I am very particular while dealing with customers, no matter whatever happens respecting every customer should be the primary responsibility of a service provider. The City Grills still hosts multiple customers who are attached with us since 2017 says the entrepreneur with pride.

The Conclusion: What are your plans? Advice he would like to give to young entrepreneurs

The entrepreneur plans to take his initiative from virtual to physical existence. He says, “I would love to set up a continental restaurant and serve a larger number of clients in the coming 5 years. He says, he wants to promote healthy eating habits among the young generation.” Anshumaan who is currently 30 years old and a rising entrepreneur in the hospitality industry upon being asked, what advice he would give to budding entrepreneurs said, I would like to break down my advice into three small bits. They are as follows:

  1. Bad Reviews and Criticism are part of the game and should be accepted if they are constructive and are identifying any lacunas in your leadership.
  2. Market Study is Must, one should do a complete survey of the market trends and requirements before launching any initiative.
  3. Patience & Control over superiority complex, the entrepreneur must have the patience to deal with unforeseen black swans and should learn to treat all hierarchy of employees equally.

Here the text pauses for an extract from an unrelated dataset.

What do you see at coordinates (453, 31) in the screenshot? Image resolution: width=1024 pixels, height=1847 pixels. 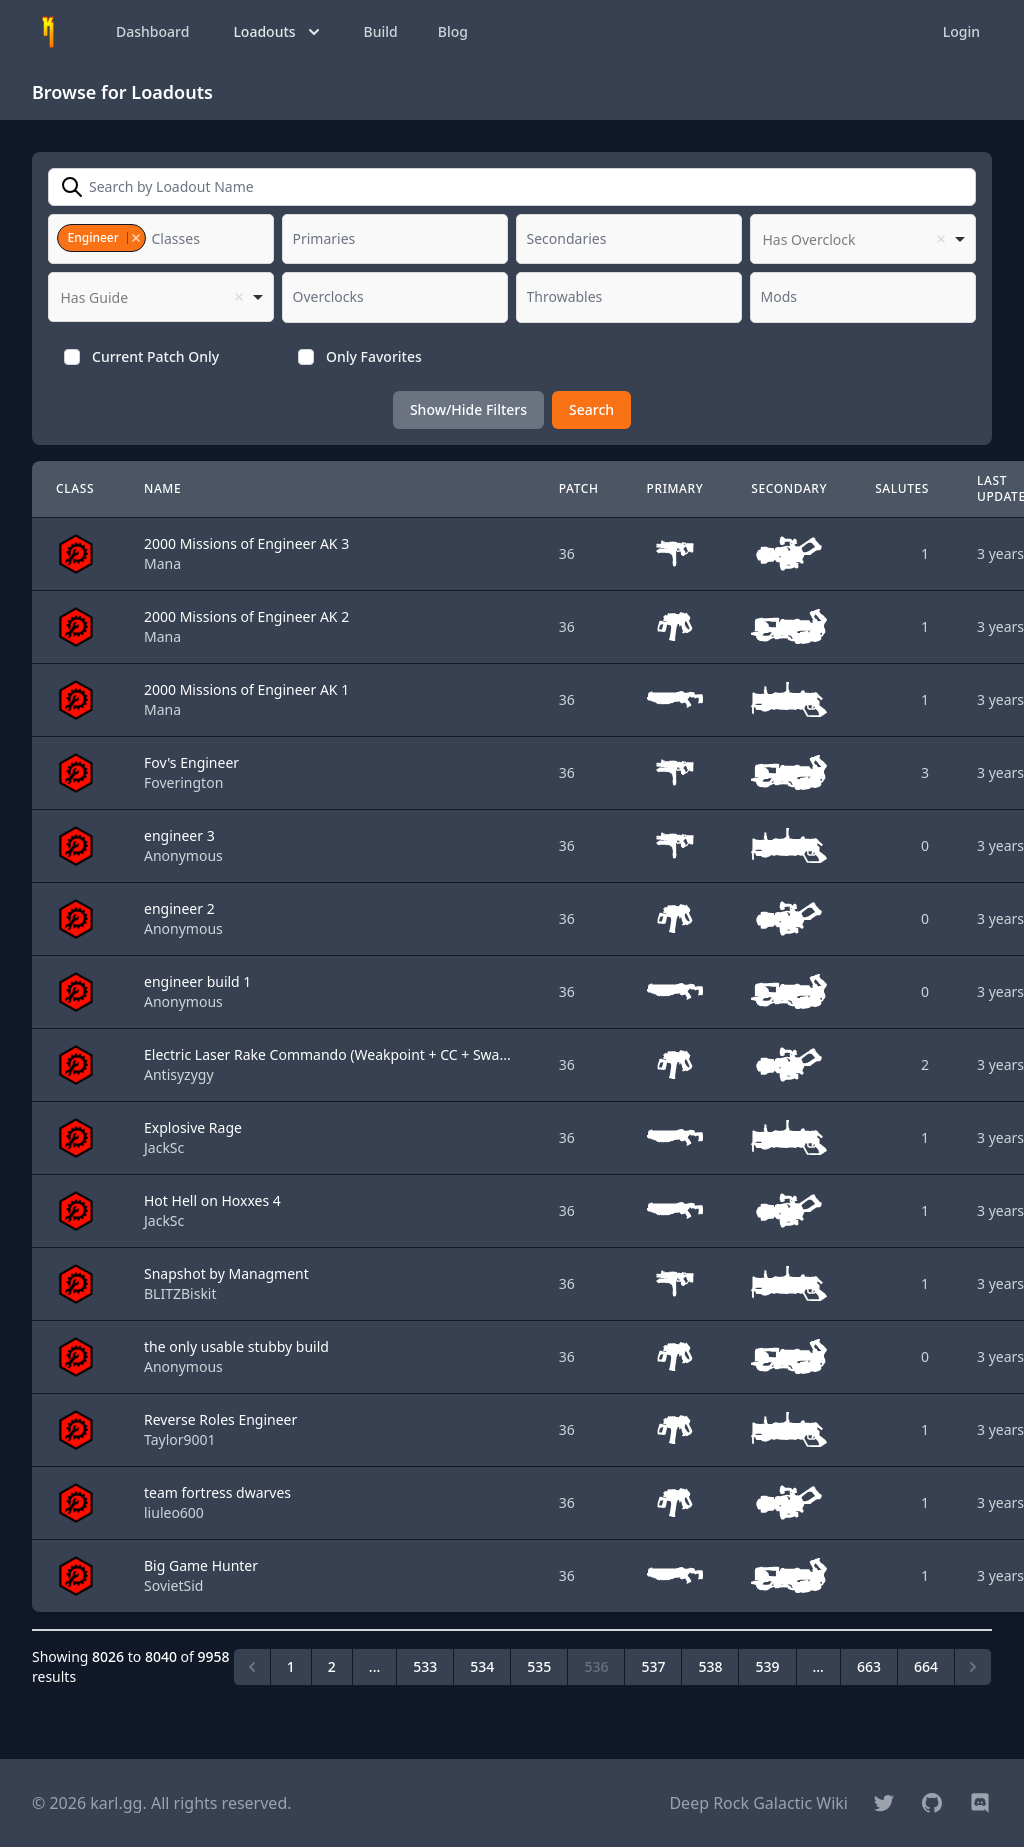 I see `Blog` at bounding box center [453, 31].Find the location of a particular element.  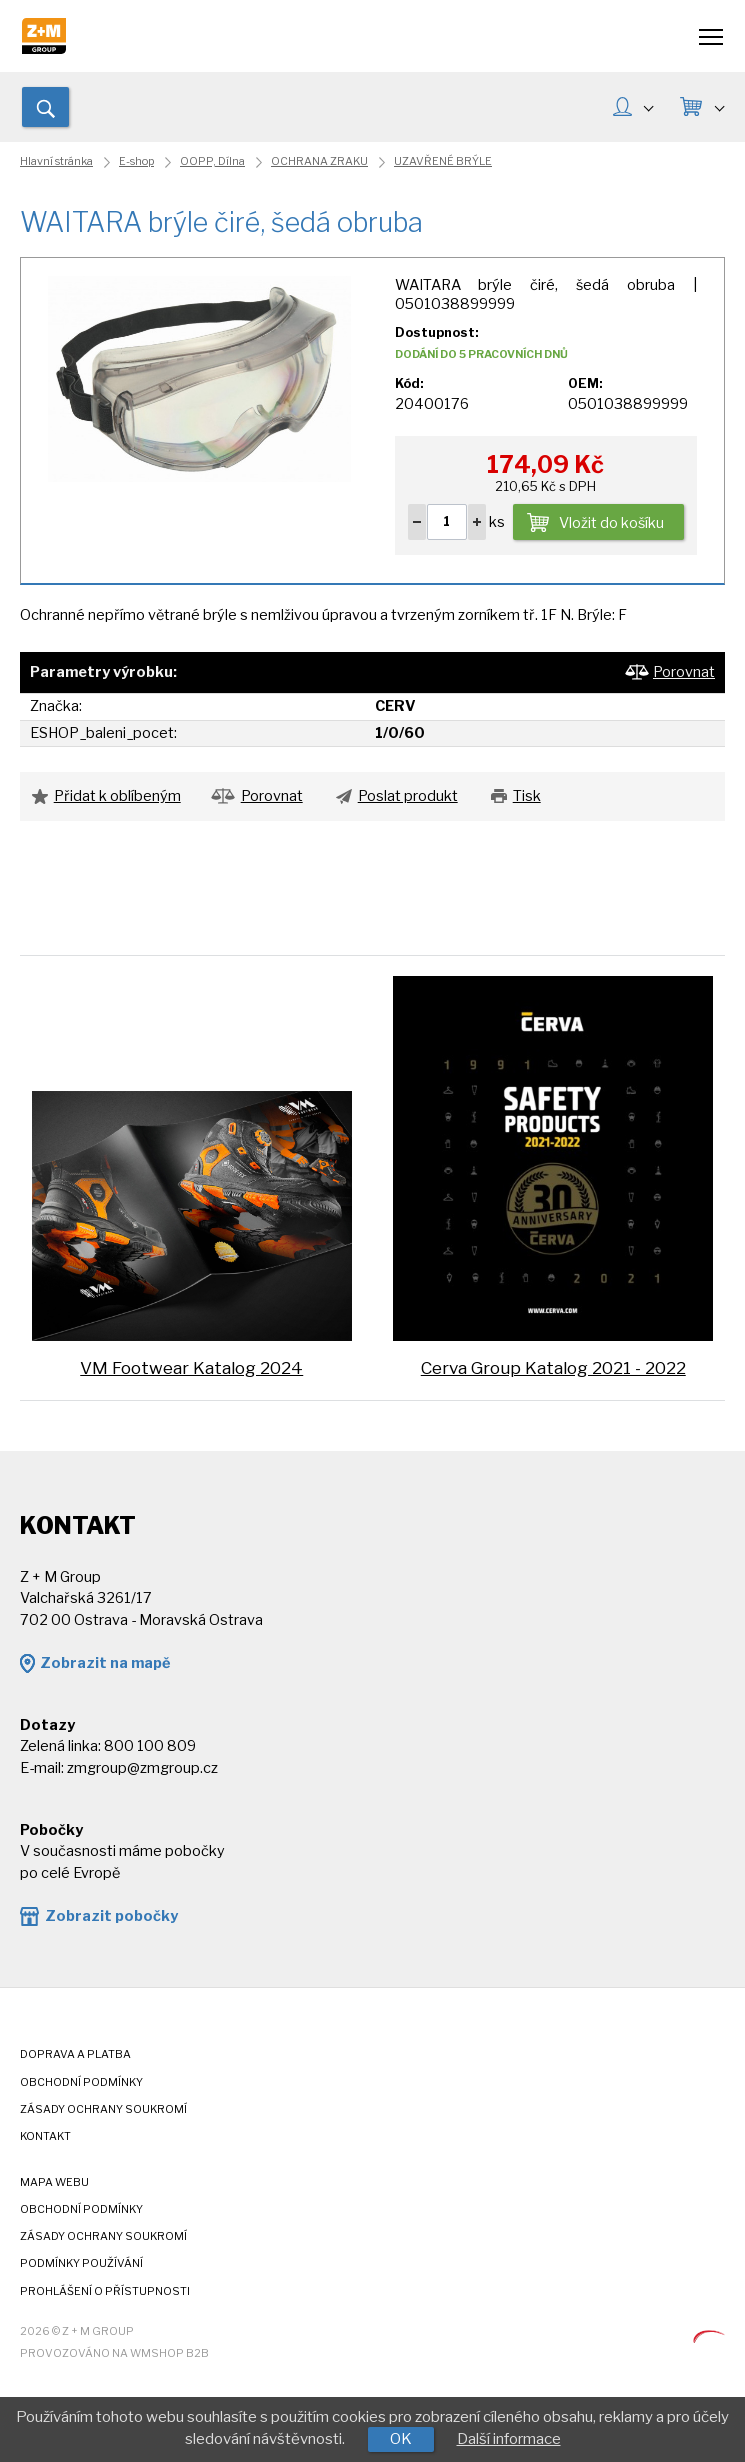

Vložit do košíku is located at coordinates (611, 523).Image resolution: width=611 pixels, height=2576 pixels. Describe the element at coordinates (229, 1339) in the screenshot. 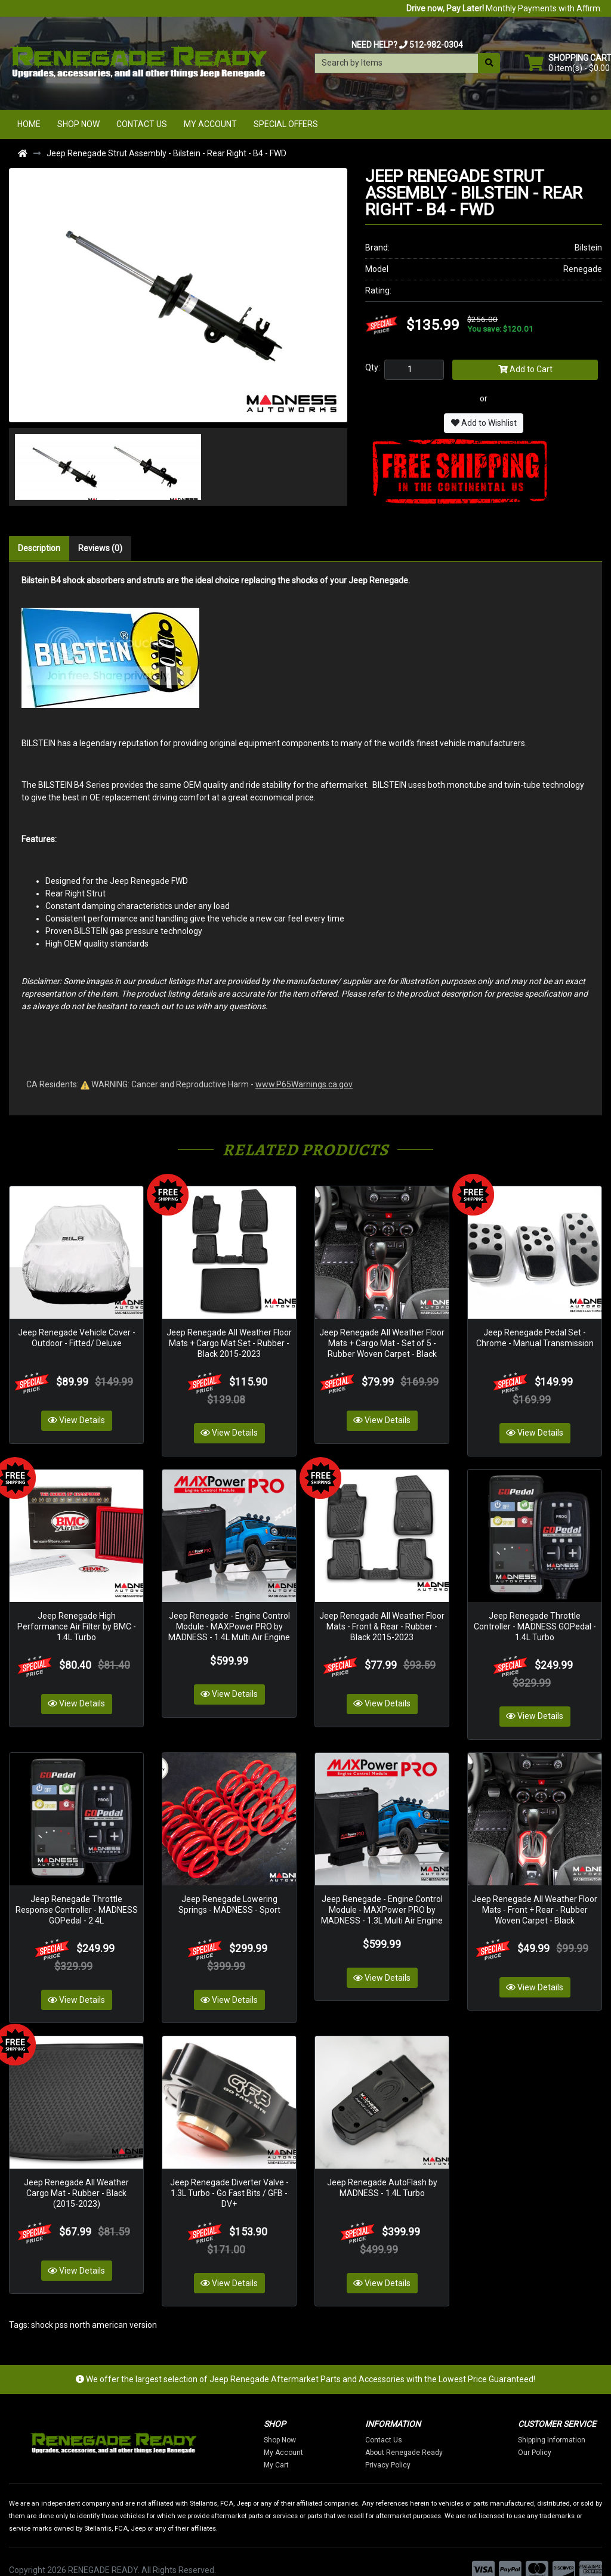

The out-of-box venture of Anshumaan gifted the capital city of Odisha, Bhubaneswar with one of its first cloud kitchens along with an alternative to fitness enthusiasts who were struggling hard with their diet routine.

In the meantime, the initiative which started with selling his camera also brought him desired fortune to acquire a new one as well. During the pandemic period, when businesses were running in losses, City Grills was engaged in the noble cause of providing meals to the affected families.

At the end of the interview, Anshumaan adds, “It is extremely important to listen to your inner-self and chase your passion to be successful. For me, success is peace and happiness which I get through positive reviews from my consumers.”